- [WORK ITEM]
Using the entries below, return word for word the lines from the one containing "التمرد في المناطق الشمالية من سيناء." up to and including the last.

Dataset entries:
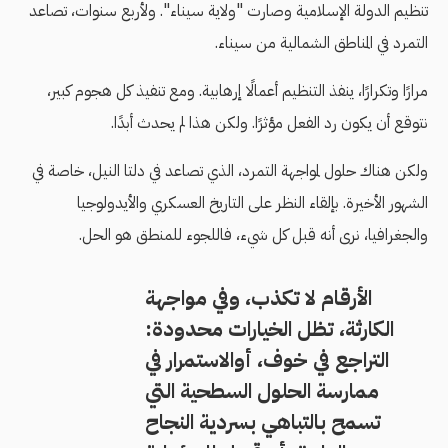
تنظيم الدولة الإسلامية وصارت "ولاية سيناء". ولأربع سنوات، تصاعد
التمرد في المناطق الشمالية من سيناء.
مرارًا وتكرارًا، ينفذ التنظيم أعمالًا إرهابية. ومع تنفيذ كل هجوم كبير،
نتوقع أن يكون رد الفعل مؤثرًا. ولكن هذا لم يحدث أبدًا.
ولكن هناك حلول لمواجهة التمرد، الذي تصاعد في دلتا النيل، خاصة في
الشهور الأخيرة. بإلقاء النظر على التاريخ العسكري والأيدولوجيا
والجغرافيا، نرى أنه قبل كل شيء، فاللجوء للمنطق هو الحل.
الأرقام لا تكذب، وفي مواجهة
الكارثة، تظل الخيارات محدودة:
التراجع في خوف، أوالاستمرار في
ممارسة الحلول السطحية التي
تسمح بالتباهي بسردية النجاح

- [SOLUTION FOR THIS EXERCISE]
التمرد في المناطق الشمالية من سيناء.
مرارًا وتكرارًا، ينفذ التنظيم أعمالًا إرهابية. ومع تنفيذ كل هجوم كبير،
نتوقع أن يكون رد الفعل مؤثرًا. ولكن هذا لم يحدث أبدًا.
ولكن هناك حلول لمواجهة التمرد، الذي تصاعد في دلتا النيل، خاصة في
الشهور الأخيرة. بإلقاء النظر على التاريخ العسكري والأيدولوجيا
والجغرافيا، نرى أنه قبل كل شيء، فاللجوء للمنطق هو الحل.
الأرقام لا تكذب، وفي مواجهة
الكارثة، تظل الخيارات محدودة:
التراجع في خوف، أوالاستمرار في
ممارسة الحلول السطحية التي
تسمح بالتباهي بسردية النجاح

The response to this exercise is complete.